就業規則の変更に関する注意事項

庄司 英尚
2022.11.07

最近、就業規則を変更した企業は多い
 就業規則その他諸規程について内容を変更して労働基準監督署に届出をすることは多いかと思うが、この10月には育児介護休業法の大きな改正があったので、多くの事業所で育児介護休業規程の変更の届出をしたと思われる。今回は就業規則の変更に関係する適切な手続き業務についてポイントをまとめておくこととする。
意見を聴くことが法律上で規定されている
 就業規則本則だけでなく別に定めたパートタイマー就業規則、賃金規程、育児介護休業規程等も就業規則の一部であって、諸規程の一部を少し変更しただけでも届出をしなければならないことになっている。届出義務があるのは、従業員数10名以上の事業所になる。「10名以上」とは、正社員に限らずパートタイマーなども含めた人数で、事業所(本社、支店、工場等)ごとに判断され、また事業所単位で就業規則を届け出る必要がある。

 就業規則を変更した際には、パートタイマー等非正規従業員を含む全従業員の過半数の代表者(以下、「過半数代表者」という)の意見を聴き、所轄の労働基準監督署へ届け出なければならない。
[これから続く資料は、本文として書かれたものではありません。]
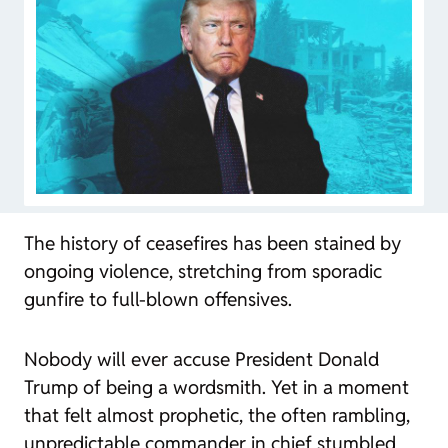
The history of ceasefires has been stained by
ongoing violence, stretching from sporadic
gunfire to full-blown offensives.
Nobody will ever accuse President Donald
Trump of being a wordsmith. Yet in a moment
that felt almost prophetic, the often rambling,
unpredictable commander in chief stumbled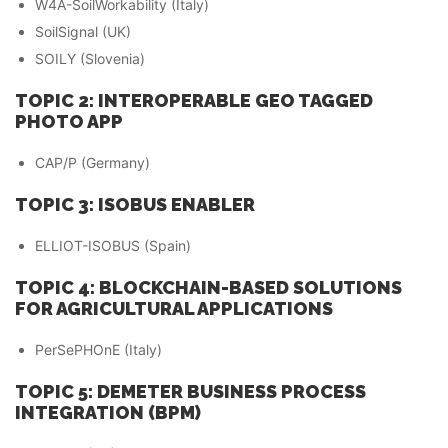
W4A-SoilWorkability (Italy)
SoilSignal (UK)
SOILY (Slovenia)
TOPIC 2: INTEROPERABLE GEO TAGGED
PHOTO APP
CAP/P (Germany)
TOPIC 3: ISOBUS ENABLER
ELLIOT-ISOBUS (Spain)
TOPIC 4: BLOCKCHAIN-BASED SOLUTIONS
FOR AGRICULTURAL APPLICATIONS
PerSePHOnE (Italy)
TOPIC 5: DEMETER BUSINESS PROCESS
INTEGRATION (BPM)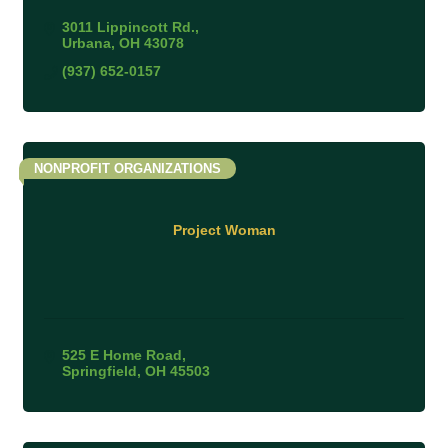
3011 Lippincott Rd.
Urbana
OH
43078
(937) 652-0157
NONPROFIT ORGANIZATIONS
Project Woman
525 E Home Road
Springfield
OH
45503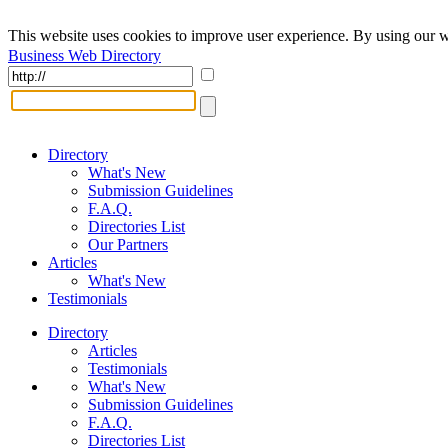
This website uses cookies to improve user experience. By using our w
Business Web Directory
Directory
What's New
Submission Guidelines
F.A.Q.
Directories List
Our Partners
Articles
What's New
Testimonials
Directory
Articles
Testimonials
What's New
Submission Guidelines
F.A.Q.
Directories List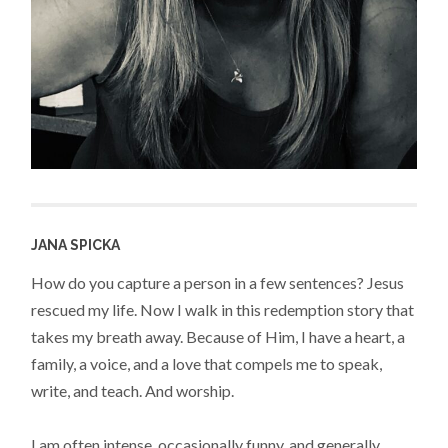
JANA SPICKA
How do you capture a person in a few sentences? Jesus
rescued my life. Now I walk in this redemption story that
takes my breath away. Because of Him, I have a heart, a
family, a voice, and a love that compels me to speak,
write, and teach. And worship.
I am often intense, occasionally funny, and generally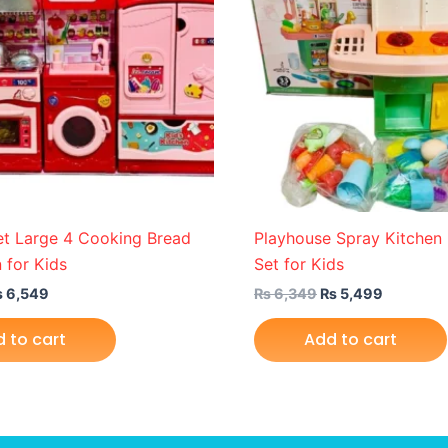
et Large 4 Cooking Bread
Playhouse Spray Kitche
 for Kids
Set for Kids
₨
6,549
₨
6,349
₨
5,499
 to cart
Add to cart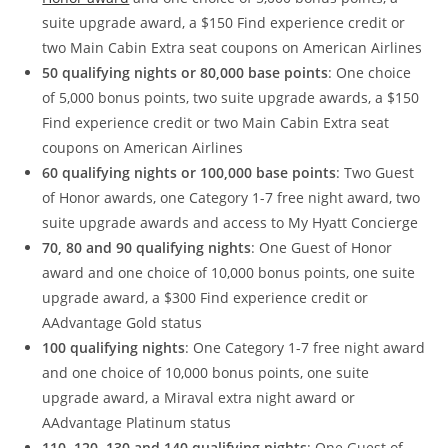
suite upgrade award, a $150 Find experience credit or
two Main Cabin Extra seat coupons on American Airlines
50 qualifying nights or 80,000 base points
: One choice
of 5,000 bonus points, two suite upgrade awards, a $150
Find experience credit or two Main Cabin Extra seat
coupons on American Airlines
60 qualifying nights or 100,000 base points
: Two Guest
of Honor awards, one Category 1-7 free night award, two
suite upgrade awards and access to My Hyatt Concierge
70, 80 and 90 qualifying nights
: One Guest of Honor
award and one choice of 10,000 bonus points, one suite
upgrade award, a $300 Find experience credit or
AAdvantage Gold status
100 qualifying nights
: One Category 1-7 free night award
and one choice of 10,000 bonus points, one suite
upgrade award, a Miraval extra night award or
AAdvantage Platinum status
110, 120, 130 and 140 qualifying nights
: One Guest of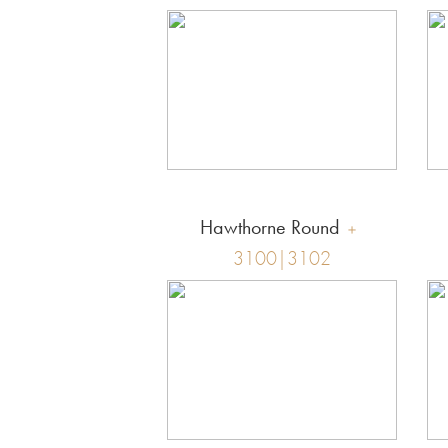
Hawthorne Round
3100|3102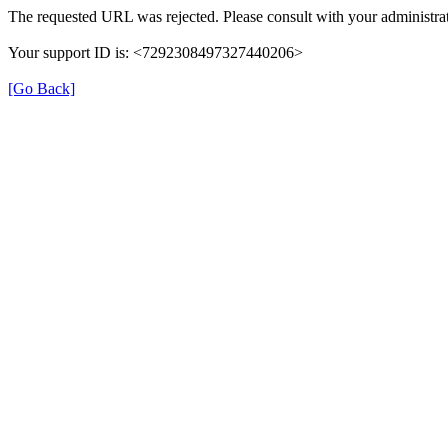
The requested URL was rejected. Please consult with your administrat
Your support ID is: <7292308497327440206>
[Go Back]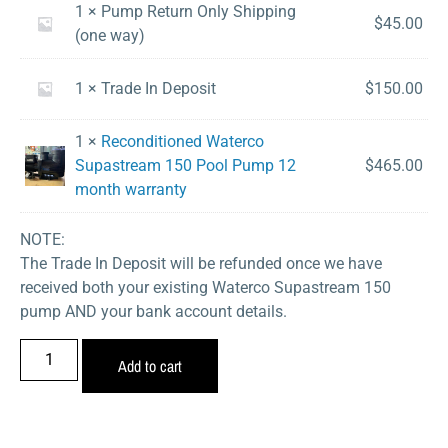
1 × Pump Return Only Shipping
$
45.00
(one way)
1 × Trade In Deposit
$
150.00
1 ×
Reconditioned Waterco
Supastream 150 Pool Pump 12
$
465.00
month warranty
NOTE:
The Trade In Deposit will be refunded once we have
received both your existing Waterco Supastream 150
pump AND your bank account details.
Add to cart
この「意見を聴く」というのは、あくまで過半数代表者の意見を聴取すればいいのであり、全員の同意が必要というわけではない。

 意見書には、例えば改正内容等について「〇条の改定には反対です」などの異議があるという意見が書いてあったとしてもその届出に問題はない。就業規則の変更の手続きにおいて、意見を聴くというプロセスが法令で定められているので、事実のとおりを記載した意見書(書式は決まりなし)を添付して就業規則変更届を提出すことが大切である。もし意見がない場合でも「意見なし」、「今回の改定内容について全面的に支持します」などと必ず記載をしてもらわなければならない。
過半数代表者の選出方法は適切に
 もちろん改定内容が法令違反であるような内容であったり、または明らかな不利益変更や合理的な理由がない変更であったりするような場合は、従業員の同意を得なければその変更が後から無効になることもある。そのため就業規則の変更に関しては、その不利益の程度、労働条件を変更する必要性によっては従業員向け説明会を開催すべきである。

 また意見書には、過半数代表者の氏名に加えて、職名や選出方法の記載も忘れてはならない。職名は、役職がない場合、職種を記載するかあるいは「一般社員」と記載することが多い。人事部長や営業部長が過半数代表者として記載されている場合は、労働者代表の適格性が確認できないとみなされて、労働基準監督署が届出を受理してくれないこともあり得るので適切な方法で選出することが必要だ。

 最後に選出方法についてだが、変更の際に会社から意見を聴取される者を選出することを明らかにしたうえで、実施する投票、挙手等の方法によって選出することと規定されているので、その点もふまえてスムーズに就業規則の変更の届出をできるようにしたい。
参照:
庄司 英尚(しょうじ・ひでたか)
株式会社アイウェーブ代表取締役、アイウェーブ社労士事務所 代表
社会保険労務士 人事コンサルタント

福島県出身。立命館大学を卒業後、大手オフィス家具メーカーにて営業職に従事。その後、都内の社会保険労務士事務所にて実務経験を積み、2001年に庄司社会保険労務士事務所(現・アイウェーブ社労士事務所)を開業。その後コンサルティング業務の拡大に伴い、2006年に株式会社アイウェーブを設立。企業の業績アップと現場主義をモットーとして、中小・中堅企業を対象に人事労務アドバイザリー業務、就業規則の作成、人事制度コンサルティング、社会保険の手続き及び給与計算業務を行っている。最近は、ワーク・ライフ・バランスの導入に注力し、残業時間の削減や両立支援制度の構築にも積極的に取り組んでいる。